The last afternoon of Jordan Nelson’s last day of spring break was spent walking the circuit inside Sandburg Mall.
Treading that track is nothing new for any 14-year-old eighth-grader from Altona.
But Nelson learned something she never knew as she sat at a table in center court Monday with her mother and grandmother.
“The whole thing about Iraq is that we have to get out,” Karen Nelson said. “I was a peace marcher once -- a long time ago. I’ve always respected our troops, but this ...”
Jordan cut her off.
“I didn’t know you were a peace marcher,” she said. “Huh, you learn something new every day.”
The war in Iraq wasn’t far from anyone’s mind -- young or old, military or non-military -- Monday afternoon. The United States is entering its sixth year in the conflict. So far, 4,000 American service members have been killed in an effort that has left many Americans divided over current policies and strategies.
Shirley Peterson, Jordan’s grandmother, said her family is no stranger to the military or supporting its members.
“My first husband served in the Army and my second husband was in the Navy,” she said. “Jordan has a cousin in the Navy right now.”
Jessica Tucker, a 28-year-old Oneida native, is a nurse with the Navy and has completed two tours in the Persian Gulf.
“Jessica always wanted to be a nurse and she always contemplated the armed forces,” Karen said. “Jordan’s goals are a little different.”
Karen and Shirley said Jessica Tucker’s service made them “nervous wrecks,” and if Jordan ever served it would be equally “nerve-wracking.”
Jordan explained she planned a career as a medical scientist. And even though money for college looms as an issue, she said she didn’t think joining the military as a means of paying for her education would have to be an option.
“I have my path in mind,” Jordan said.
Others don’t. The opportunity to get an education -- or simply a chance for job security -- is a reality offered by the armed forces. And there are financial enticements.

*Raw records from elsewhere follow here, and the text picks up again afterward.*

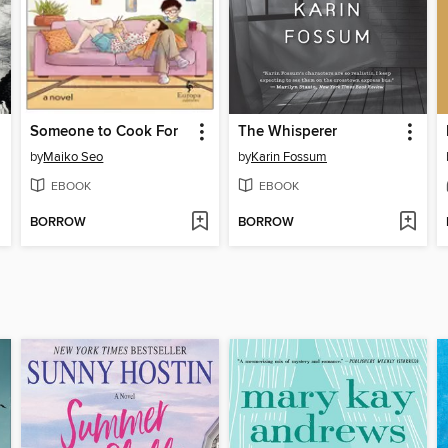
Someone to Cook For
The Whisperer
by
Maiko Seo
by
Karin Fossum
EBOOK
EBOOK
BORROW
BORROW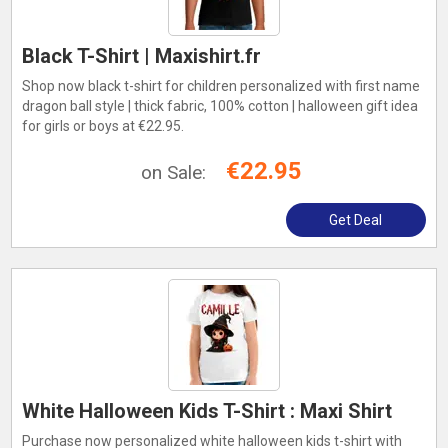
Black T-Shirt | Maxishirt.fr
Shop now black t-shirt for children personalized with first name
dragon ball style | thick fabric, 100% cotton | halloween gift idea
for girls or boys at €22.95.
€22.95
on Sale:
Get Deal
White Halloween Kids T-Shirt : Maxi Shirt
Purchase now personalized white halloween kids t-shirt with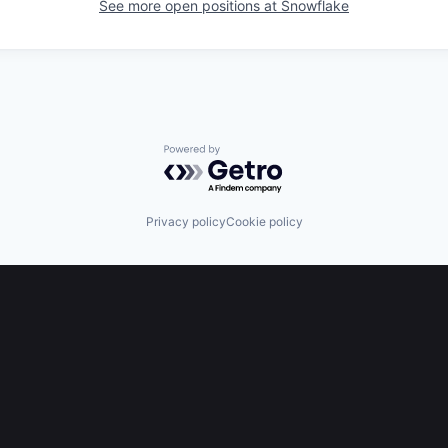
See more open positions at
Snowflake
Powered by Getro.com
Privacy policy
Cookie policy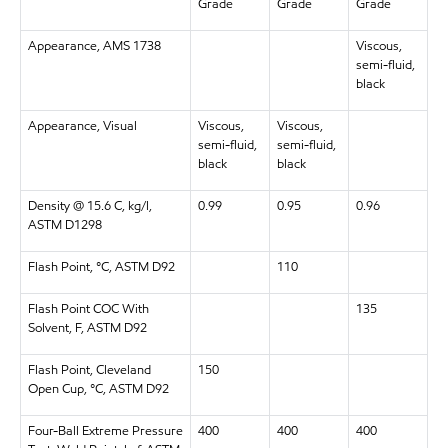
Grade
Grade
Grade
Appearance, AMS 1738
Viscous,
semi-fluid,
black
Appearance, Visual
Viscous,
Viscous,
semi-fluid,
semi-fluid,
black
black
Density @ 15.6 C, kg/l,
0.99
0.95
0.96
ASTM D1298
Flash Point, °C, ASTM D92
110
Flash Point COC With
135
Solvent, F, ASTM D92
Flash Point, Cleveland
150
Open Cup, °C, ASTM D92
Four-Ball Extreme Pressure
400
400
400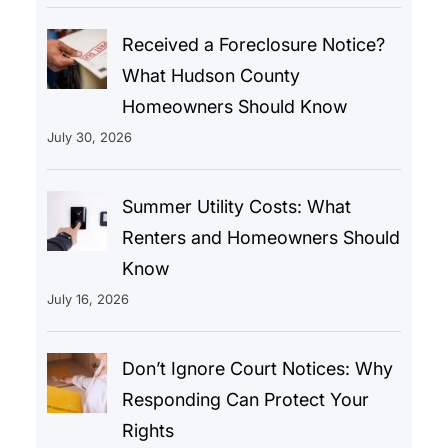
Received a Foreclosure Notice?
What Hudson County
Homeowners Should Know
July 30, 2026
Summer Utility Costs: What
Renters and Homeowners Should
Know
July 16, 2026
Don’t Ignore Court Notices: Why
Responding Can Protect Your
Rights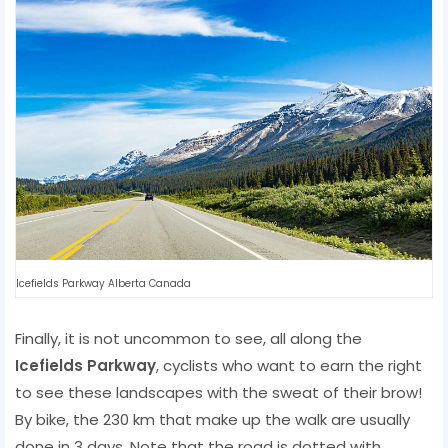
Icefields Parkway Alberta Canada
Finally, it is not uncommon to see, all along the
Icefields Parkway
, cyclists who want to earn the right
to see these landscapes with the sweat of their brow!
By bike, the 230 km that make up the walk are usually
done in 3 days. Note that the road is dotted with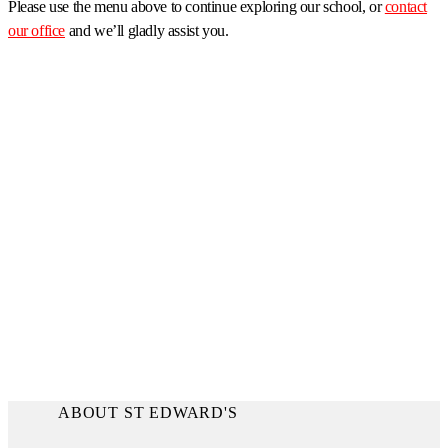
Please use the menu above to continue exploring our school, or
contact
our office
and we’ll gladly assist you.
ABOUT ST EDWARD'S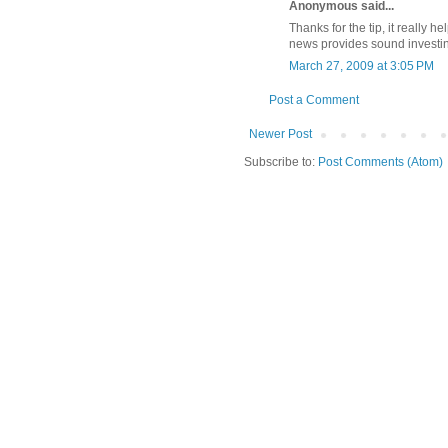
Anonymous said...
Thanks for the tip, it really
news provides sound investing
March 27, 2009 at 3:05 PM
Post a Comment
Newer Post
Subscribe to:
Post Comments (Atom)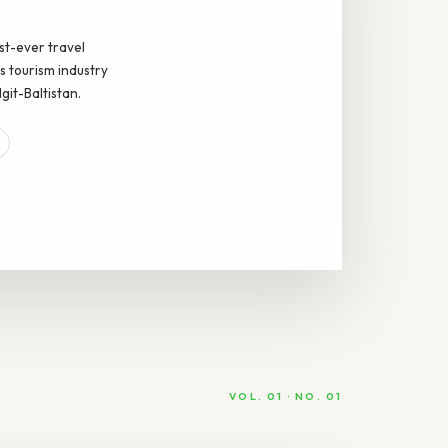
rst-ever travel
s tourism industry
git-Baltistan.
VOL. 01 · NO. 01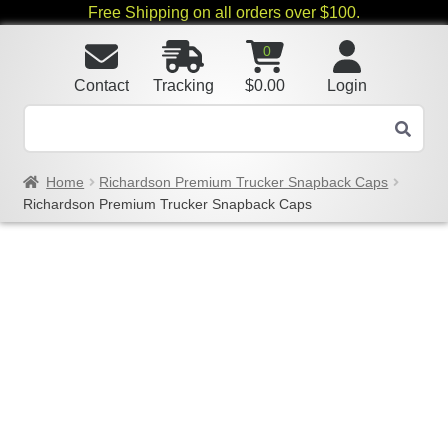
Free Shipping on all orders over $100.
0
Contact
Tracking
$
0.00
Login
Home
Richardson Premium Trucker Snapback Caps
Richardson Premium Trucker Snapback Caps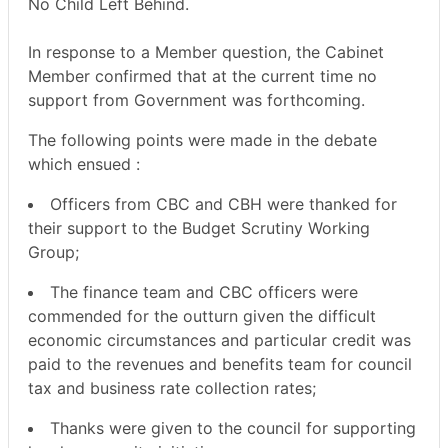
No Child Left Behind.
In response to a Member question, the Cabinet
Member confirmed that at the current time no
support from Government was forthcoming.
The following points were made in the debate
which ensued :
Officers from CBC and CBH were thanked for
their support to the Budget Scrutiny Working
Group;
The finance team and CBC officers were
commended for the outturn given the difficult
economic circumstances and particular credit was
paid to the revenues and benefits team for council
tax and business rate collection rates;
Thanks were given to the council for supporting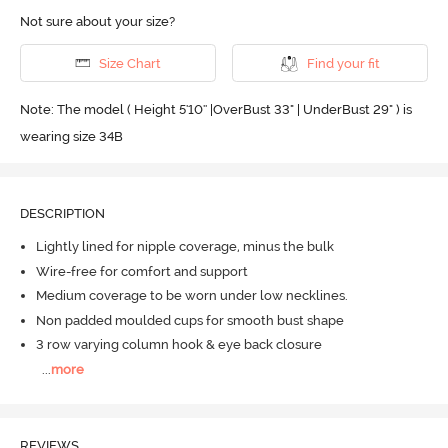
Not sure about your size?
Size Chart
Find your fit
Note: The model ( Height 5'10'' |OverBust 33" | UnderBust 29" ) is
wearing size 34B
DESCRIPTION
Lightly lined for nipple coverage, minus the bulk
Wire-free for comfort and support
Medium coverage to be worn under low necklines.
Non padded moulded cups for smooth bust shape
3 row varying column hook & eye back closure
...
more
REVIEWS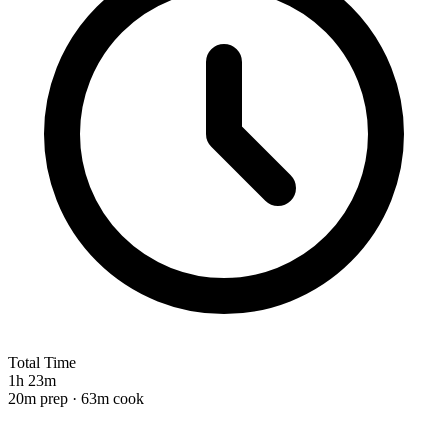
Total Time
1h 23m
20m prep · 63m cook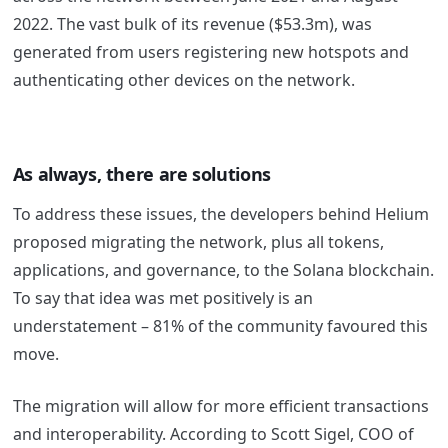
2022. The vast bulk of its revenue ($53.3m), was
generated from users registering new hotspots and
authenticating other devices on the network.
As always, there are solutions
To address these issues, the developers behind Helium
proposed migrating the network, plus all tokens,
applications, and governance, to the Solana blockchain.
To say that idea was met positively is an
understatement – 81% of the community favoured this
move.
The migration will allow for more efficient transactions
and interoperability. According to Scott Sigel, COO of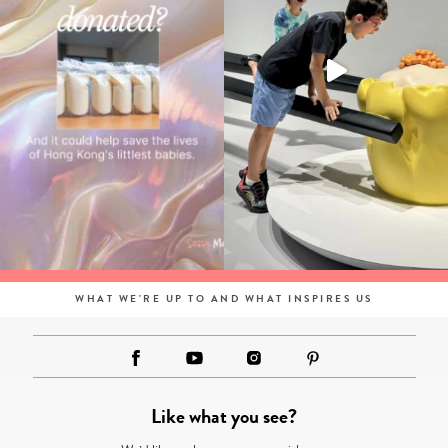
WHAT WE'RE UP TO AND WHAT INSPIRES US
Like what you see?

Most people who enlist in the active Army can earn up to $40,000 for an enlistment of four or more years and up to $65,000 to repay qualifying student loans. For those who want to pursue an education while serving, the Army offers up to $4,500 a year after enlistment.
Those facts were all available Monday at the Armed Forces Career Center in Seminary Village from Staff Sgt. Cian Bouchard and Sgt. Ronald R. Buxton II. They visit two high schools a week telling students about the opportunities the Army offers.
“There is not a typical reason anyone joins the Army,” Bouchard said. “A lot of it depends on where someone wants to go in life.”
Bouchard said in Galesburg and the surrounding area the desire to pay for college has been eclipsed by the simple need to find a job.
“One common thing we hear is that the job market isn’t so great,” Bouchard said. “The other desire to serve the country, to do something different. Only one in 172 people have served in the armed forces. It takes a special person to serve.”
Bouchard readily admitted the current conflict creates anxiety.
“It’s a concern,” he said. “Every parent is concerned with the war. We explain the risks. But what we explain is the training their son or daughter will receive to lower those risks.”
For some, the current war sends a message that has nothing to do with risk of injury or death.
Ricky and Bryon Huls traveled from Mendota to visit cousins in Oneida and ended up in the mall Monday. The brothers said they would never consider enlisting in the armed services. They based their decision on politics.
“I really don’t like our government right now,” 18-year-old Ricky said. “They put us in a war for reasons that aren’t clear and they put us in debt we may never be able to get out of.”
Ricky said he wants to go to college, but doesn’t have many options.
“If we had a different president, maybe a different outlook, I might consider serving to get money for college,” he said. “But I think our government lied to us. I think they want us to be scared about terrorists.”
Seventeen-year-old Bryon agreed.
“I think the government is just using people like me to fight this war,” he said. “People like me need an education, or a job. This government uses that need to get people to fight.”
Far from Sandburg Mall, President George W. Bush spent part of Monday in a State Department briefing on the progress in Iraq. He pledged to ensure “an outcome that will merit the sacrifice” of those who have died in the war.
In the Armed Forces Career Center, Staff Sgt. Bouchard said he has never signed a recruit who hasn’t returned from Iraq.
“I don’t know how I’ll feel when that happens,” he said.